Note that $\Omega := \{ x : g(x) > 0 \}$ is open, and $\Omega \subset [0,A]$. Hence,
$$
\bigg| \int_\Omega g(x) \, dx \bigg|
= \bigg| \int_\Omega g(x) - f(x) \, d x \bigg|
\leq \int_0^A |g(x) - f(x)| \, d x
\leq \frac{\varepsilon}{4}.
$$
In exactly the same way, we also get $|\int_{\Omega'} g(x) \, d x| \leq \varepsilon / 4$ for $\Omega' := \{x \colon g(x) < 0\}$.
Therefore, $\|g\|_{L^1([0,A])} \leq \varepsilon / 2$, so that
$\varepsilon = \|f\|_{L^1([0,A])} \leq \|f - g\|_{L^1} + \|g\|_{L^1} \leq \frac{3}{4} \varepsilon$, which is the desired contradiction.
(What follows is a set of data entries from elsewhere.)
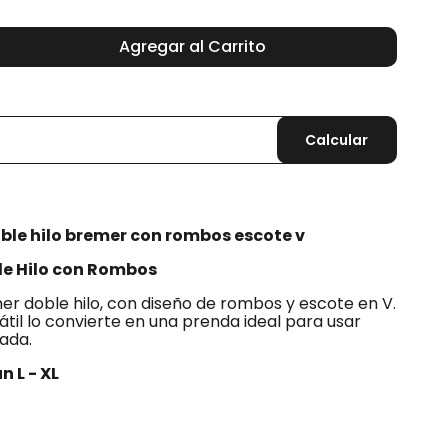
Agregar al Carrito
Calcular
ble hilo bremer con rombos escote v
e Hilo con Rombos
er doble hilo, con diseño de rombos y escote en V.
til lo convierte en una prenda ideal para usar
rada.
n L - XL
Proof that each open set is the countable disjoint union of open intervals:
Each set $\Omega \subset \Bbb{R}$ is the disjoint union of its connected components, each of which is (in the case of an open set $\Omega$) an open interval; furthermore, since $\Bbb{R}$ is separable, any collection of disjoint, non-empty open sets has to be countable. (Slightly different argument: Each of the connected components $I \subset \Omega$ contains a rational number $q_I \in I$, and $q_I \neq q_J$ for $I \neq J$, since the components are disjoint; hence, the map $I \mapsto q_I$ is injective from the set of connected components of $\Omega$ into the rational numbers).